In an interview with the New York Daily News published Sunday, Long said he was proud of how hard Cano worked to overcome flaws in his game and turn himself into a great all-around player. In nine seasons with the Yankees, Cano hit .309, made five All-Star teams and won two Gold Gloves.
He parlayed his success into a 10-year, $240 million contract with Seattle in the offseason.
Long said Cano resisted attempts by him and others in the New York organization to consistently run harder to first base. He said Cano would tell him that his legs didn't feel good or that he needed to conserve his energy to play every day.
"If somebody told me I was a dog, I'd have to fix that," Long told the Daily News. "When you choose not to, you leave yourself open to taking heat, and that's your fault. For whatever reason, Robbie chose not to.
"I'm pretty sure [Derek] Jeter talked to him a number of times. Even if you run at 80 percent, no one's going to say anything. But when you jog down the line, even if it doesn't come into play 98 percent of the time, it creates a perception."

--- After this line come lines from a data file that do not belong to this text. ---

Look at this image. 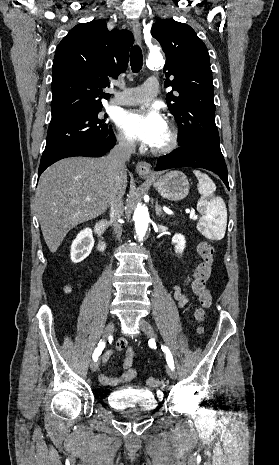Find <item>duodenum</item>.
Instances as JSON below:
<instances>
[{
    "mask_svg": "<svg viewBox=\"0 0 279 465\" xmlns=\"http://www.w3.org/2000/svg\"><path fill=\"white\" fill-rule=\"evenodd\" d=\"M106 224H107L106 220H100L99 222L96 223L94 227V233L98 237V250L102 254H104L106 251V242L103 239V231L106 227Z\"/></svg>",
    "mask_w": 279,
    "mask_h": 465,
    "instance_id": "410a0bca",
    "label": "duodenum"
}]
</instances>
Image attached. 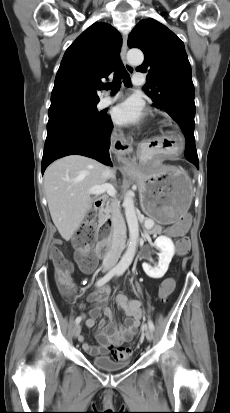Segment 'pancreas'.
Wrapping results in <instances>:
<instances>
[{
  "mask_svg": "<svg viewBox=\"0 0 230 413\" xmlns=\"http://www.w3.org/2000/svg\"><path fill=\"white\" fill-rule=\"evenodd\" d=\"M111 212V206L110 205H106L105 208L102 209V214L101 216H105L108 217L109 214ZM104 214V215H103ZM153 222V221H152ZM163 227L160 225H154L150 230H148V232L150 234H155V233H160L162 232Z\"/></svg>",
  "mask_w": 230,
  "mask_h": 413,
  "instance_id": "1",
  "label": "pancreas"
}]
</instances>
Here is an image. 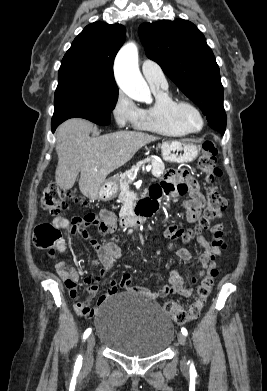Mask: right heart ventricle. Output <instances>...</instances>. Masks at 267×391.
I'll list each match as a JSON object with an SVG mask.
<instances>
[{
    "label": "right heart ventricle",
    "instance_id": "e07e8e85",
    "mask_svg": "<svg viewBox=\"0 0 267 391\" xmlns=\"http://www.w3.org/2000/svg\"><path fill=\"white\" fill-rule=\"evenodd\" d=\"M155 100L152 104L140 109L135 127L164 136L180 137L188 132L180 126L172 115L175 98L168 87H151Z\"/></svg>",
    "mask_w": 267,
    "mask_h": 391
}]
</instances>
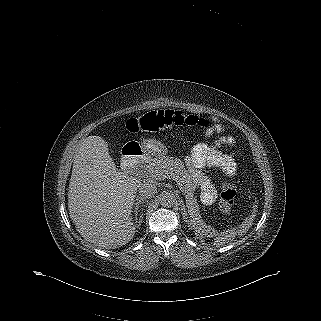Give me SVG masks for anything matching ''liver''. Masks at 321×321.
Here are the masks:
<instances>
[{
    "label": "liver",
    "mask_w": 321,
    "mask_h": 321,
    "mask_svg": "<svg viewBox=\"0 0 321 321\" xmlns=\"http://www.w3.org/2000/svg\"><path fill=\"white\" fill-rule=\"evenodd\" d=\"M140 179L117 170L107 142L89 136L78 146L68 191V210L84 239L104 249L135 234L131 212Z\"/></svg>",
    "instance_id": "6515ba94"
}]
</instances>
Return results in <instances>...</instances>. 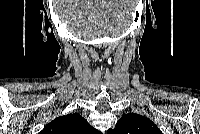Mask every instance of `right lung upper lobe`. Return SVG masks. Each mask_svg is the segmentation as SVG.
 I'll use <instances>...</instances> for the list:
<instances>
[{
	"label": "right lung upper lobe",
	"instance_id": "obj_1",
	"mask_svg": "<svg viewBox=\"0 0 200 134\" xmlns=\"http://www.w3.org/2000/svg\"><path fill=\"white\" fill-rule=\"evenodd\" d=\"M42 134H96L98 131L77 113L61 116L49 123Z\"/></svg>",
	"mask_w": 200,
	"mask_h": 134
}]
</instances>
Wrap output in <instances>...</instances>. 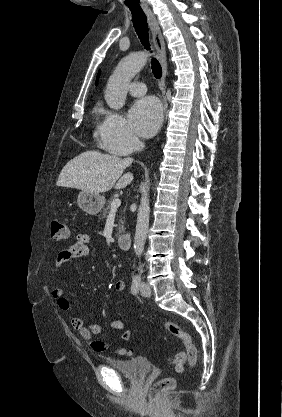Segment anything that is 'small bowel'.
<instances>
[{
    "label": "small bowel",
    "instance_id": "small-bowel-1",
    "mask_svg": "<svg viewBox=\"0 0 282 417\" xmlns=\"http://www.w3.org/2000/svg\"><path fill=\"white\" fill-rule=\"evenodd\" d=\"M90 243L91 239L89 235L85 232H79L76 235L75 243L59 253L54 267L55 271L59 272L61 270H66L68 268L66 263H68L71 259L85 257L89 253ZM113 287L115 291L122 292L125 290L126 284L122 280H117L114 282ZM51 296L56 301L60 310L68 311L70 309V302L62 288L53 289ZM71 324L92 351L102 353L113 348V342L94 338V335L102 333V327L99 324H85L80 317H73L71 319ZM110 326L114 330L122 331L120 335L121 341H127L130 338L131 331L123 330L122 321L112 320L110 322Z\"/></svg>",
    "mask_w": 282,
    "mask_h": 417
}]
</instances>
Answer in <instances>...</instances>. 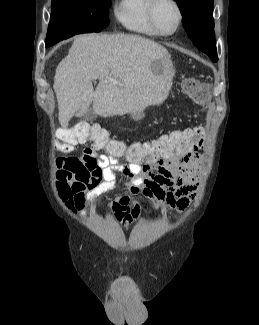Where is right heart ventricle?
Returning <instances> with one entry per match:
<instances>
[{"instance_id": "right-heart-ventricle-1", "label": "right heart ventricle", "mask_w": 259, "mask_h": 325, "mask_svg": "<svg viewBox=\"0 0 259 325\" xmlns=\"http://www.w3.org/2000/svg\"><path fill=\"white\" fill-rule=\"evenodd\" d=\"M149 3L150 0H119L114 9L115 17L130 31L158 36L148 20Z\"/></svg>"}]
</instances>
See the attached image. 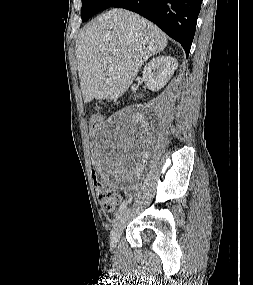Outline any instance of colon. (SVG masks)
Segmentation results:
<instances>
[{"mask_svg": "<svg viewBox=\"0 0 253 285\" xmlns=\"http://www.w3.org/2000/svg\"><path fill=\"white\" fill-rule=\"evenodd\" d=\"M101 124V117L98 114H94L90 118L89 127H90V146H89V167L91 175L94 176L95 180V188L98 196V200L101 208L106 213H111L115 210L116 206L119 203L120 196L118 192L106 185L101 180V175L99 172V167H96V163L98 162L96 148L98 145V127Z\"/></svg>", "mask_w": 253, "mask_h": 285, "instance_id": "colon-1", "label": "colon"}]
</instances>
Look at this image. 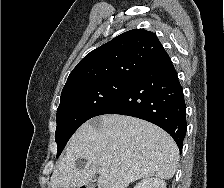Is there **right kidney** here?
Wrapping results in <instances>:
<instances>
[{
    "instance_id": "ca27d5eb",
    "label": "right kidney",
    "mask_w": 224,
    "mask_h": 188,
    "mask_svg": "<svg viewBox=\"0 0 224 188\" xmlns=\"http://www.w3.org/2000/svg\"><path fill=\"white\" fill-rule=\"evenodd\" d=\"M134 188H166V182L161 178H146L137 183Z\"/></svg>"
}]
</instances>
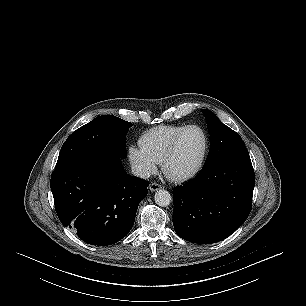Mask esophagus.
<instances>
[{
    "instance_id": "obj_1",
    "label": "esophagus",
    "mask_w": 306,
    "mask_h": 306,
    "mask_svg": "<svg viewBox=\"0 0 306 306\" xmlns=\"http://www.w3.org/2000/svg\"><path fill=\"white\" fill-rule=\"evenodd\" d=\"M161 188H162V186L160 184H157V183H151L150 186H149V189L152 192L157 191Z\"/></svg>"
}]
</instances>
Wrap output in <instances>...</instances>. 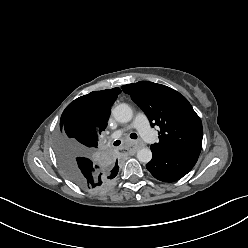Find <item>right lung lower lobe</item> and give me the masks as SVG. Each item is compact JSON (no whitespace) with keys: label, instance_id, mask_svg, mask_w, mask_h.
I'll list each match as a JSON object with an SVG mask.
<instances>
[{"label":"right lung lower lobe","instance_id":"obj_1","mask_svg":"<svg viewBox=\"0 0 248 248\" xmlns=\"http://www.w3.org/2000/svg\"><path fill=\"white\" fill-rule=\"evenodd\" d=\"M79 159H81V160H82V159H87V158H84V157H80Z\"/></svg>","mask_w":248,"mask_h":248}]
</instances>
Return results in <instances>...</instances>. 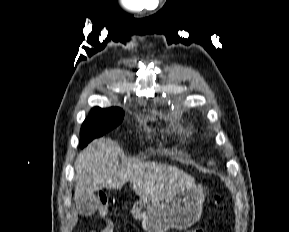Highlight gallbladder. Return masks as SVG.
Returning <instances> with one entry per match:
<instances>
[{"label": "gallbladder", "mask_w": 289, "mask_h": 232, "mask_svg": "<svg viewBox=\"0 0 289 232\" xmlns=\"http://www.w3.org/2000/svg\"><path fill=\"white\" fill-rule=\"evenodd\" d=\"M76 204L81 215L90 216L97 210L98 201L95 195L91 197L82 196Z\"/></svg>", "instance_id": "obj_1"}]
</instances>
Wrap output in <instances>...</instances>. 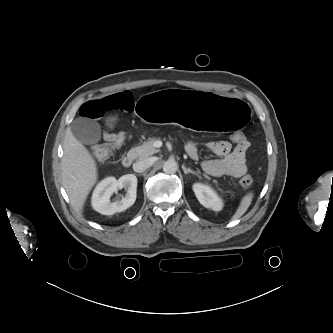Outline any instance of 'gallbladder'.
I'll use <instances>...</instances> for the list:
<instances>
[{
  "label": "gallbladder",
  "instance_id": "obj_1",
  "mask_svg": "<svg viewBox=\"0 0 333 333\" xmlns=\"http://www.w3.org/2000/svg\"><path fill=\"white\" fill-rule=\"evenodd\" d=\"M72 134L83 144H94L100 140L99 124L87 117H78L71 125Z\"/></svg>",
  "mask_w": 333,
  "mask_h": 333
}]
</instances>
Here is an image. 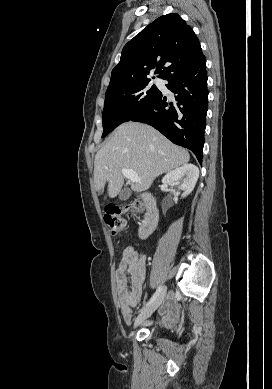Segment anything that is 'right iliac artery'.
Segmentation results:
<instances>
[{
	"mask_svg": "<svg viewBox=\"0 0 272 389\" xmlns=\"http://www.w3.org/2000/svg\"><path fill=\"white\" fill-rule=\"evenodd\" d=\"M161 291H162V286L160 285V286L157 288L156 292H155V293L153 294V296L151 297V299L149 300V302L144 306V308L147 307V306H149L150 304H152V303L155 301V299L160 295Z\"/></svg>",
	"mask_w": 272,
	"mask_h": 389,
	"instance_id": "obj_1",
	"label": "right iliac artery"
}]
</instances>
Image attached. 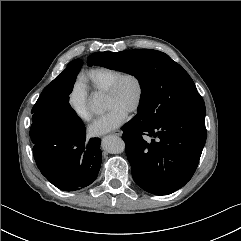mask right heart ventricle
Instances as JSON below:
<instances>
[{
    "label": "right heart ventricle",
    "mask_w": 241,
    "mask_h": 241,
    "mask_svg": "<svg viewBox=\"0 0 241 241\" xmlns=\"http://www.w3.org/2000/svg\"><path fill=\"white\" fill-rule=\"evenodd\" d=\"M122 72L107 66H94L82 73L85 87L93 93H104L111 82Z\"/></svg>",
    "instance_id": "obj_1"
}]
</instances>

Cano, who met the media Tuesday as he joined the Mariners for their first full-squad workout, declined comment on Long's assessment.
Durability never has been a question for Cano, who has played 159 to 161 games every year since 2007.
McClendon said he doesn't feel a need to address the hustle issue with Cano, who took part in the Mariners' first full-squad workout Tuesday.
"I understand," McClendon said. "I get it. I was a major league player. There are times when you hit balls and you're frustrated as hell and you don't give it 100 percent. As long as you don't dog it down the line, what's the difference between 65 and 85 percent? Just run down the line. Sometimes that stuff is blown out of proportion.
"To me, the most important thing is the guy goes out there for 160 games a year, he hits .330, he drives in over 100 runs and he hits 25 to 30 home runs. I just need Robinson to be Robinson. Like all the rest of my guys know, just don't dog it. Am I expecting you to give me 110 percent down the baseline every night? No. I'm expecting you to give me a good effort."
Yankees general manager Brian Cashman said he has no plans to talk to Long about his comments, but he was a little taken aback by them.
"I was surprised," Cashman said.
"I never had an issue with Robbie. He played every day. He played nearly every inning and he performed."
Information from ESPNNewYork.com's Andrew Marchand was used in this report.